Along For the Ride

February 10, 2014

Recently a friend asked me a rather peculiar question: “do you ever doubt your sanity?” Without missing a beat, I replied “no, I doubt everyone else’s.”

This isn’t just blithely flippant on my part; I really and truly think it to be the case. Sure, I’m weird and I do some really strange things relative to other people, but I consider the reasoning behind these things (described in depth later) to be quite sound.

And then I go and look at the strange behaviors that other people have relative to me and the only line of coherent line of reasoning I can come up with behind them is that these people just haven’t really thought it through to the logical extreme. This bothers me no small amount, so I’d like to spend part of this post positing questions:

  • Why are so many resources wasted on social signaling? [exercise to the reader: can you come up with a sustainable alternative that provides the same benefits? answer in a forthcoming post!]
  • Why are people so keen to hyperbolically discount, especially vis-a-vis optimizing for local utility maxima at the expense of dooming the planet?
  • How often does the average person question whether this is the way that the world should look?

It is a strong tenant of my belief structure that most people in the world are wrong. However much I believe that to be true, I am unable to adopt the obvious belief for why this might be the case: that most people are stupid. I really and truly don’t think most people are stupid, so my only alternatives are that I’m wrong or that other people are crazy. The latter of which seems more probable to me.

If this doesn’t seem more probable to you, I’d love to hear where in the following chain you disagree with me:

  • The future looks grim if we carry on the way we have been.
  • Human problems are not fundamentally intractable – they might be hard and require unrealistic amounts of cooperation, but they’re not in principle unsolvable.
  • Most people are not actively working towards changing the future.

Seriously. If you disagree with any of those three points, I’d love to hear your thoughts in the comments.

Don’t get me wrong. There are smart people out there who care about – and are actively working on – these things, but they are few and far between. It seems that most people in positions of power either don’t care or are ineffective, and for the most part, the people who do care aren’t in power. And they’re ineffective also (my argument here being if they were effective they would have obtained power already).

I care, but by my own admission, I’m ineffective.

Currently.

But I’m working on it. These weird things that I do with my life are an attempt to find effective ways of leveling up my POW stat. This blog is my proof of work, and a relatively low-cost means of documenting the process. I think that journaling is extremely important because it might help bring others into the fold of taking responsibility for the future. The only reason I am where I am is because Eliezer Yudkowsky had the foresight to provide solid documentation on what a normative approach to thinking would look like.

I spent my last year working directly on self-improvement and making myself more effective in life, and I feel like I’ve tapped off most of the low-hanging fruit from life and thinking hacks. The next step to changing the world, I think, is building allies. I’m making a conscious effort to network with like-minded folk. I’m also working on finding people with significant potential and, with their permission, accelerating them to my level.

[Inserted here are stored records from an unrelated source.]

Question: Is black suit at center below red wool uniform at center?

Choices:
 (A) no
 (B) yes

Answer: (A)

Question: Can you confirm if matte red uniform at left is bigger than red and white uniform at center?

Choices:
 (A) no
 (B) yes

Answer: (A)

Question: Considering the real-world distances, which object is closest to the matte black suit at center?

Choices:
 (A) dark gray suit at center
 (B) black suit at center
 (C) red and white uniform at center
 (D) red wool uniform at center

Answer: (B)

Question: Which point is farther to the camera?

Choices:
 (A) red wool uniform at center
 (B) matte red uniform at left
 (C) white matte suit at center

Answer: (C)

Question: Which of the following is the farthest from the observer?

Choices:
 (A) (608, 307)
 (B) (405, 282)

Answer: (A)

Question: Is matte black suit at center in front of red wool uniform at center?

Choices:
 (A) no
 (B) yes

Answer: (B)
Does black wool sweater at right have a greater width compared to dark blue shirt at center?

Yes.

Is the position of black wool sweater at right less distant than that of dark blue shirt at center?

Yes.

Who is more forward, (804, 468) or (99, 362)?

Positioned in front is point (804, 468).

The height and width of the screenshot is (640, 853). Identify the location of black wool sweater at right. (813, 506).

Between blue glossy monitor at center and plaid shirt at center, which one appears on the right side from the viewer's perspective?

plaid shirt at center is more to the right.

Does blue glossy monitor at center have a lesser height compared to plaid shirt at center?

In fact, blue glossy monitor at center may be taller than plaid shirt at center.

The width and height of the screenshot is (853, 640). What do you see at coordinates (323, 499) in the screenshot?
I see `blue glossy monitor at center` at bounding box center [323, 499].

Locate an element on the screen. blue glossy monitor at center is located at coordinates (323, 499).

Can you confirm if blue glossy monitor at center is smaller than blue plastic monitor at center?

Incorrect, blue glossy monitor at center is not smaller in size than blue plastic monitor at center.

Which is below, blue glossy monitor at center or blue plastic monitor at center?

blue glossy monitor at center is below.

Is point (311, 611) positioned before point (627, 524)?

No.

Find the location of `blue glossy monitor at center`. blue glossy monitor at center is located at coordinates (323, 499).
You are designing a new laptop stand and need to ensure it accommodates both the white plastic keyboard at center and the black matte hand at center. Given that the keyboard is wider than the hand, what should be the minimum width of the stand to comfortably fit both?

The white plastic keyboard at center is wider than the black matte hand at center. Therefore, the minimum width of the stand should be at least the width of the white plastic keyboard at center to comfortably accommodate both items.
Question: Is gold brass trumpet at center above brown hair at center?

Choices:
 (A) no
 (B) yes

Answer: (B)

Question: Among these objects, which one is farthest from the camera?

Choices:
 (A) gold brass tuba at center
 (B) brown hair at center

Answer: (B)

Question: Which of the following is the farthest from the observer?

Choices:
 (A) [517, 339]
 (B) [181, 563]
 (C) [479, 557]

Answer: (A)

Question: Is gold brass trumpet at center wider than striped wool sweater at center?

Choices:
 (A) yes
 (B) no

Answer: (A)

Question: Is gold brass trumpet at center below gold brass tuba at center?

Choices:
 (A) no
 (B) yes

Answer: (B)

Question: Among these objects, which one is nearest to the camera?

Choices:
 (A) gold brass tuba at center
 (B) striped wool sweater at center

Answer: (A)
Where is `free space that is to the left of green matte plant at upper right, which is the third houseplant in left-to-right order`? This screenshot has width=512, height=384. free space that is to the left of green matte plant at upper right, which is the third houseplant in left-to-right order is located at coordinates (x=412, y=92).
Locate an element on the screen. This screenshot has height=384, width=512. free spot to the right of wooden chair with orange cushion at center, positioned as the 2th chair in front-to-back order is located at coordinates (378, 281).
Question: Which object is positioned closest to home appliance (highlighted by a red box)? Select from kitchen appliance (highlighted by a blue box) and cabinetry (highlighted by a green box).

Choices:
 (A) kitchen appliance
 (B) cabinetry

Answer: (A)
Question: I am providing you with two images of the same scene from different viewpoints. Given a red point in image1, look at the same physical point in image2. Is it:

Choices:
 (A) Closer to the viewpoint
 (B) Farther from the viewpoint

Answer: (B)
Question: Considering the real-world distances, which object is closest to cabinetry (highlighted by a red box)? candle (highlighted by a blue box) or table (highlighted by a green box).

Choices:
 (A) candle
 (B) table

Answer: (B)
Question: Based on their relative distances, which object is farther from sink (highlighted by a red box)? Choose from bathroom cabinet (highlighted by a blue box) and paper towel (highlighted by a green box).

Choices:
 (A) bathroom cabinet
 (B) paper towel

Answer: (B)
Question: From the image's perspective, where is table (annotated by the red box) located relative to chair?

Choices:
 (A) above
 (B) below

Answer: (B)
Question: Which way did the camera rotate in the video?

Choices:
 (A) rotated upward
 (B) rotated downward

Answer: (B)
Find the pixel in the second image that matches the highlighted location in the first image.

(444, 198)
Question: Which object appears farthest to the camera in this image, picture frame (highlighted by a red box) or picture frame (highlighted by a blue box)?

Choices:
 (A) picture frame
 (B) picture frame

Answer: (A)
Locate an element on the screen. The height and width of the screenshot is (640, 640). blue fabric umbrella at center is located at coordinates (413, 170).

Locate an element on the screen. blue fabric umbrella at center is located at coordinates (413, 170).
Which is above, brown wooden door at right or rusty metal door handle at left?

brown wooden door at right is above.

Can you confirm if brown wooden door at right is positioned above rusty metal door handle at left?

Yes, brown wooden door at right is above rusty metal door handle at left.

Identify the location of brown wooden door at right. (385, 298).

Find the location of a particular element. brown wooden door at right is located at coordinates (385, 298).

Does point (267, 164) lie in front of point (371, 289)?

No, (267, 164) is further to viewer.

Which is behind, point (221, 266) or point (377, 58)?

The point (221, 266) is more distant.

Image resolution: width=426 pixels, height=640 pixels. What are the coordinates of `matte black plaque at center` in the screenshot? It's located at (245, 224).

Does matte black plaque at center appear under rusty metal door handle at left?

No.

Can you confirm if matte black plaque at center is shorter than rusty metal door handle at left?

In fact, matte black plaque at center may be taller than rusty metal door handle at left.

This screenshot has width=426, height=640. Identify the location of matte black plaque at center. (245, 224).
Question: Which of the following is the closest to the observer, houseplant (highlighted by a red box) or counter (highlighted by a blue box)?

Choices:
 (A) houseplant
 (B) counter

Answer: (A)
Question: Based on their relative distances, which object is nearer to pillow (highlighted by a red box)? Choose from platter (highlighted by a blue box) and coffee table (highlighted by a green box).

The advantages to this are twin-fold. Firstly, having effective friends is nothing to scoff at. But perhaps more importantly is that having high-level friends with a context around friendship of improvement means that they can help me level-up. I’m hella down for that.

I’m not saying that you’re either with me or against me, but if you’re not with me you’re probably in the way, so come along for the ride. It’ll be worth it. I promise.